GPT-4 Turbo reasoning capability seems to be worse than Gpt-3.5 or GPT-4

What do I mean by this?

Well same as many people, I was eager to try GPT-4 Turbo because it is a lot cheaper than GPT-4 and has much longer context window. As mentioned earlier, I couldn’t use GPT-4 API for my chatbot because it is too expensive. I recently implemented a self-evaluation step for the chatbot before its reply can be shown to users. The question is “Does the response sufficiently answer the user question?”

GPT-4 Turbo fails repeatedly at this step while GPT-3.5 and GPT-4 are doing fine. I am using the exact same code and prompts. The only change is the API model. I tested this across multiple questions/prompts.

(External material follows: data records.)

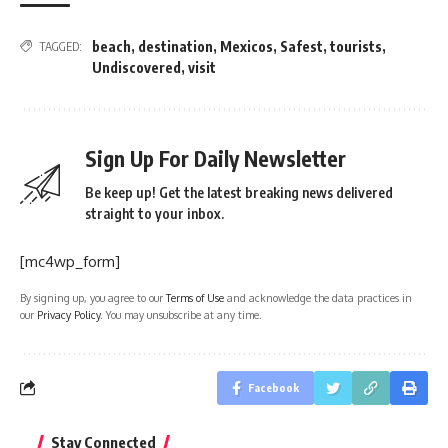
beach
,
destination
,
Mexicos
,
Safest
,
tourists
,
TAGGED:
Undiscovered
,
visit
Sign Up For Daily Newsletter
Be keep up! Get the latest breaking news delivered
straight to your inbox.
[mc4wp_form]
By signing up, you agree to our
Terms of Use
and acknowledge the data practices in
our
Privacy Policy
. You may unsubscribe at any time.
Facebook
Stay Connected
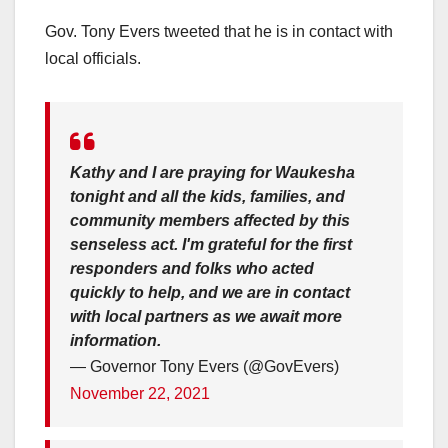
Gov. Tony Evers tweeted that he is in contact with
local officials.
Kathy and I are praying for Waukesha
tonight and all the kids, families, and
community members affected by this
senseless act. I'm grateful for the first
responders and folks who acted
quickly to help, and we are in contact
with local partners as we await more
information.
— Governor Tony Evers (@GovEvers)
November 22, 2021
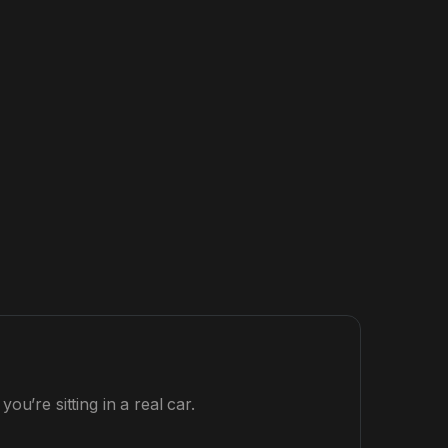
ou’re sitting in a real car.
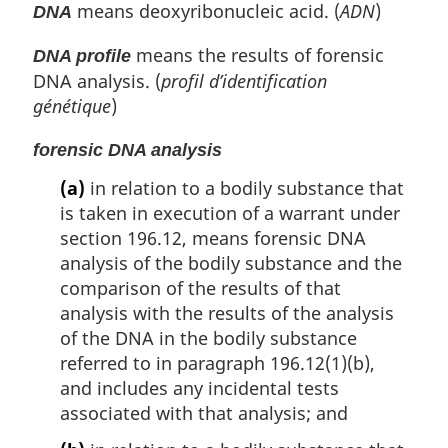
means deoxyribonucleic acid. (
ADN
)
DNA
means the results of forensic
DNA profile
DNA analysis. (
profil d’identification
génétique
)
forensic DNA analysis
(a)
in relation to a bodily substance that
is taken in execution of a warrant under
section 196.12, means forensic DNA
analysis of the bodily substance and the
comparison of the results of that
analysis with the results of the analysis
of the DNA in the bodily substance
referred to in paragraph 196.12(1)(b),
and includes any incidental tests
associated with that analysis; and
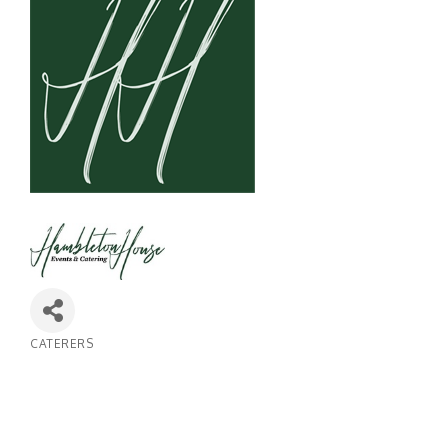
CATERERS
Categories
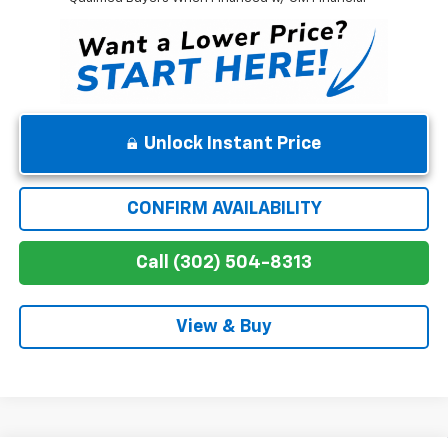
Unlock Instant Price
CONFIRM AVAILABILITY
Call (302) 504-8313
View & Buy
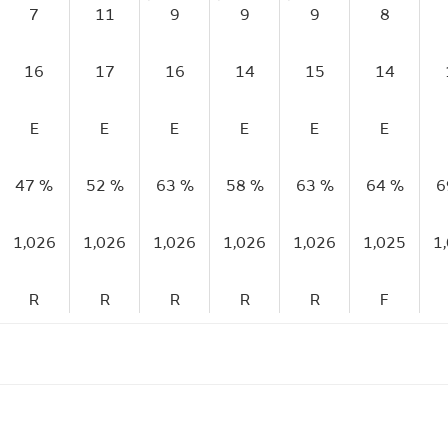
7
11
9
9
9
8
16
17
16
14
15
14
E
E
E
E
E
E
47 %
52 %
63 %
58 %
63 %
64 %
6
1,026
1,026
1,026
1,026
1,026
1,025
1
R
R
R
R
R
F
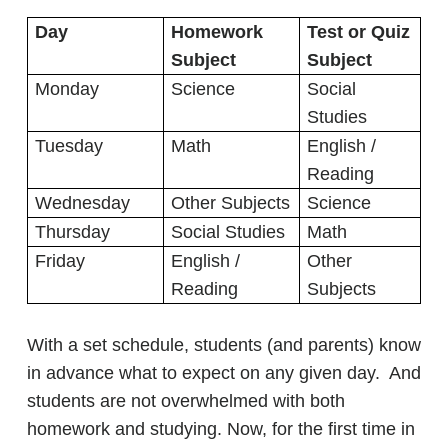
Day
Homework
Test or Quiz
Subject
Subject
Monday
Science
Social
Studies
Tuesday
Math
English /
Reading
Wednesday
Other Subjects
Science
Thursday
Social Studies
Math
Friday
English /
Other
Reading
Subjects
With a set schedule, students (and parents) know
in advance what to expect on any given day. And
students are not overwhelmed with both
homework and studying. Now, for the first time in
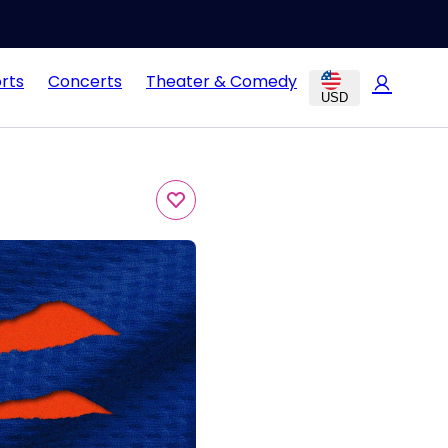
rts
Concerts
Theater & Comedy
USD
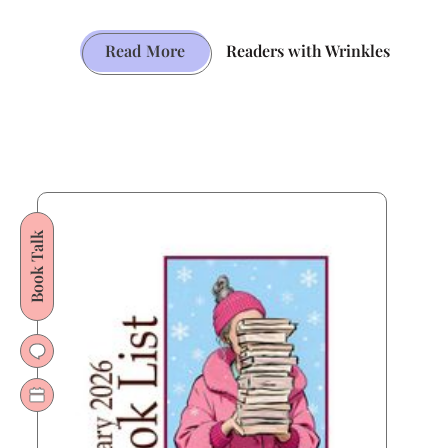
The
Read More
Readers with Wrinkles
English
Patient’s
Path
from
Booker
Glory
Book Talk
to
Hollywood
Gold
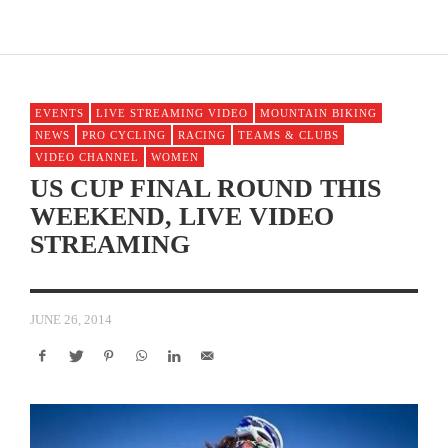
EVENTS
LIVE STREAMING VIDEO
MOUNTAIN BIKING
NEWS
PRO CYCLING
RACING
TEAMS & CLUBS
VIDEO CHANNEL
WOMEN
US CUP FINAL ROUND THIS
WEEKEND, LIVE VIDEO
STREAMING
JUNE 26, 2014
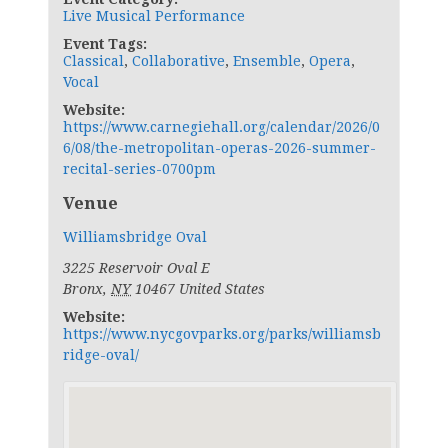
Live Musical Performance
Event Tags:
Classical
,
Collaborative
,
Ensemble
,
Opera
,
Vocal
Website:
https://www.carnegiehall.org/calendar/2026/0
6/08/the-metropolitan-operas-2026-summer-
recital-series-0700pm
Venue
Williamsbridge Oval
3225 Reservoir Oval E
Bronx
,
NY
10467
United States
Website:
https://www.nycgovparks.org/parks/williamsb
ridge-oval/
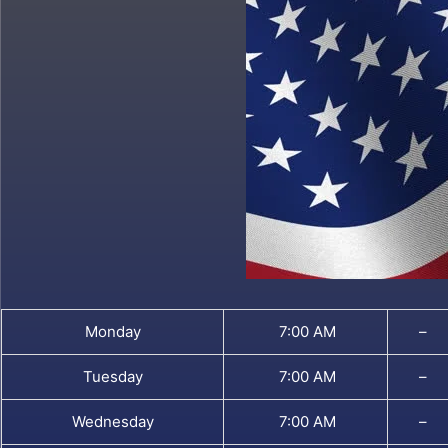
Monday
7:00 AM
–
Tuesday
7:00 AM
–
Wednesday
7:00 AM
–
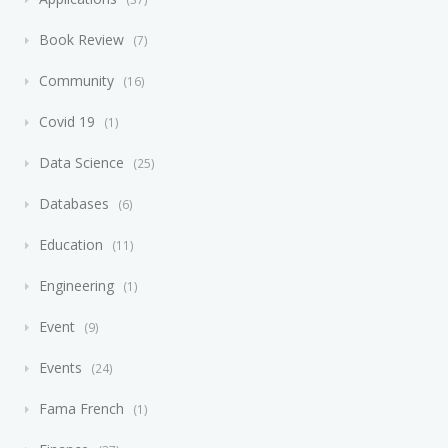
Book Review
7
Community
16
Covid 19
1
Data Science
25
Databases
6
Education
11
Engineering
1
Event
9
Events
24
Fama French
1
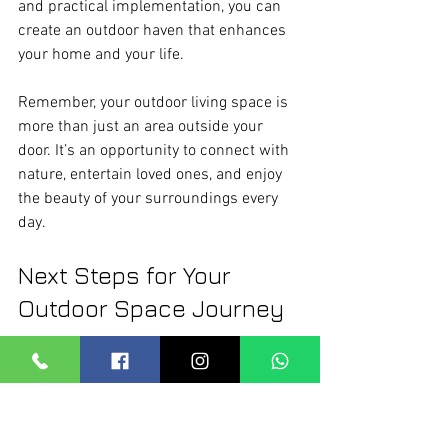
and practical implementation, you can 
create an outdoor haven that enhances 
your home and your life.
Remember, your outdoor living space is 
more than just an area outside your 
door. It’s an opportunity to connect with 
nature, entertain loved ones, and enjoy 
the beauty of your surroundings every 
day.
Next Steps for Your 
Outdoor Space Journey
Now that you have a solid understanding 
of outdoor design strategies, it’s time to 
take the next step. Start by assessing 
your current outdoor area. What works? 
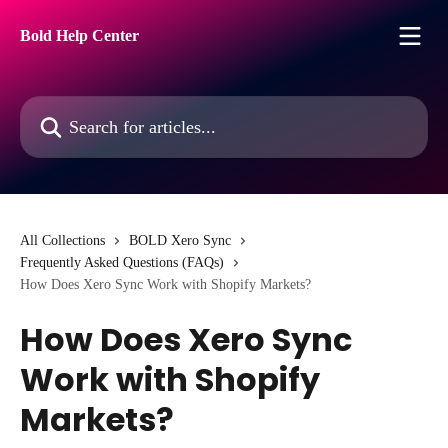
Skip to main content
Bold Help Center
Search for articles...
All Collections
BOLD Xero Sync
Frequently Asked Questions (FAQs)
How Does Xero Sync Work with Shopify Markets?
How Does Xero Sync
Work with Shopify
Markets?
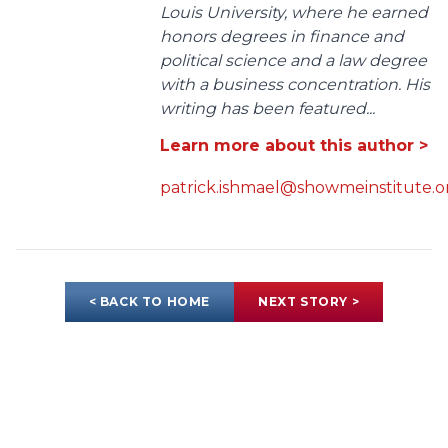
Louis University, where he earned
honors degrees in finance and
political science and a law degree
with a business concentration. His
writing has been featured...
Learn more about this author >
patrick.ishmael@showmeinstitute.o
< BACK TO HOME
NEXT STORY >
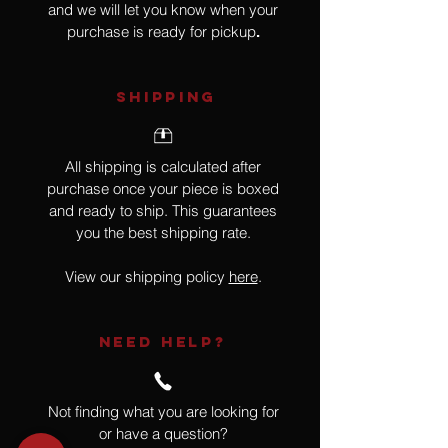
and we will let you know when your
purchase is ready for pickup
.
SHIPPING
All shipping is calculated after
purchase once your piece is boxed
and ready to ship. This guarantees
you the best shipping rate.
View our shipping policy
here
.
NEED HELP?
Not finding what you are looking for
or have a question?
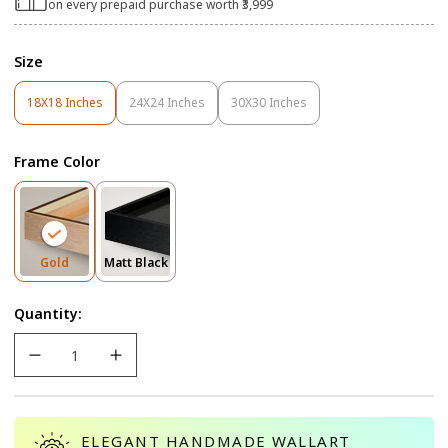
on every prepaid purchase worth ₹3,999
Size
18X18 Inches
24X24 Inches
30X30 Inches
Variant
Variant
Variant
Sold
Sold
Sold
Out
Out
Out
Frame Color
Or
Or
Or
Unavailable
Unavailable
Unavailable
Variant
Variant
Gold
Matt Black
Sold
Sold
Out
Out
Quantity:
Or
Or
Unavailable
Unavailable
ELEGANT HANDMADE WALLART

So what did I end up using? Well, continue with GPT-3.5 for now until the “reasoning” capability of GPT-4 Turbo is getting better or more reliable.

So why am I sharing all of these?

Based on my limited real-life experiences working with chatGPT and OpenAI API, I think there are still so many opportunities to improve these models and functions. If you just watch the developer conference, you may feel that OpenAI is so far ahead of everyone else and there is no chance for catching up. But I think the race is still very much alive. Yes, OpenAI has a giant leg up since they “solved” the distribution problem given the word-of-mouth growth and their current scale (100M weekly active users). But if you have a truly better product, you still have a very good chance of reaching massive scale. These are the improvement areas right now to 10X or 100x model performance according to No priors hosts:

1. Multi-modality

2. Long context window

3. Model customization

4. Memory: AI remembers what it was doing

5. Recursion

6. AI router: smaller/specialized models being controlled/orchestrated by the main/larger model.

Last but not least, while the tone of voice of this blog post can be seen as quite negative, I am still a chatGPT plus subscriber and I am still using OpenAI API for this blog chatbot. 🙂

I hope that over the next few weeks, as GPT-4 Turbo is officially out and all the issues are being worked on by OpenAI, we can get the same quality back. Also, I suspect that they are experiencing this negative bump in performance because too many people are using or trying to use the API/web version.